Task description = In the entries below, go to the line containing "Weekly report" and repeat it along with every later line, exactly.

Supplied data =
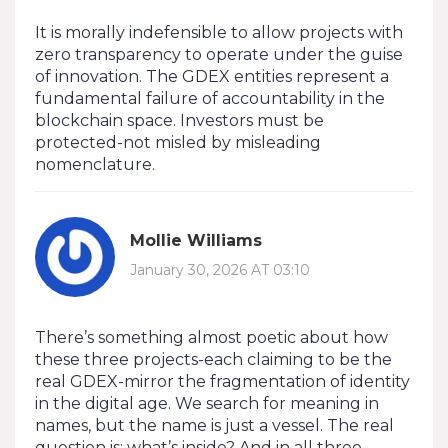
It is morally indefensible to allow projects with
zero transparency to operate under the guise
of innovation. The GDEX entities represent a
fundamental failure of accountability in the
blockchain space. Investors must be
protected-not misled by misleading
nomenclature.
Mollie Williams
January 30, 2026 AT 03:10
There’s something almost poetic about how
these three projects-each claiming to be the
real GDEX-mirror the fragmentation of identity
in the digital age. We search for meaning in
names, but the name is just a vessel. The real
question is: what’s inside? And in all three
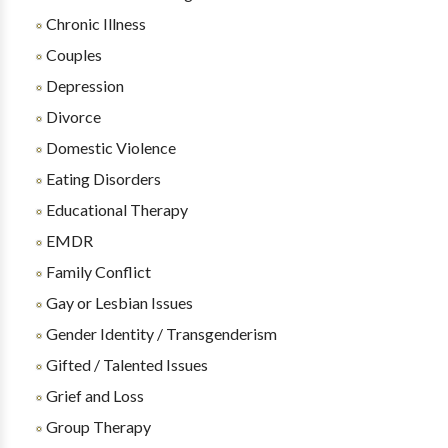
Chronic Illness
Couples
Depression
Divorce
Domestic Violence
Eating Disorders
Educational Therapy
EMDR
Family Conflict
Gay or Lesbian Issues
Gender Identity / Transgenderism
Gifted / Talented Issues
Grief and Loss
Group Therapy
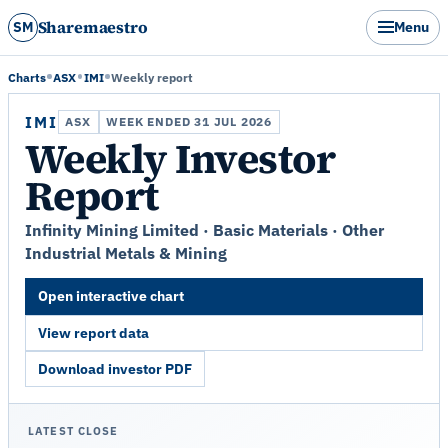
Sharemaestro
SM
Menu
Charts
ASX
IMI
Weekly report
IMI
ASX
WEEK ENDED 31 JUL 2026
Weekly Investor
Report
Infinity Mining Limited · Basic Materials · Other
Industrial Metals & Mining
Open interactive chart
View report data
Download investor PDF
LATEST CLOSE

Expected answer =
Weekly report
IMI
ASX
WEEK ENDED 31 JUL 2026
Weekly Investor
Report
Infinity Mining Limited · Basic Materials · Other
Industrial Metals & Mining
Open interactive chart
View report data
Download investor PDF
LATEST CLOSE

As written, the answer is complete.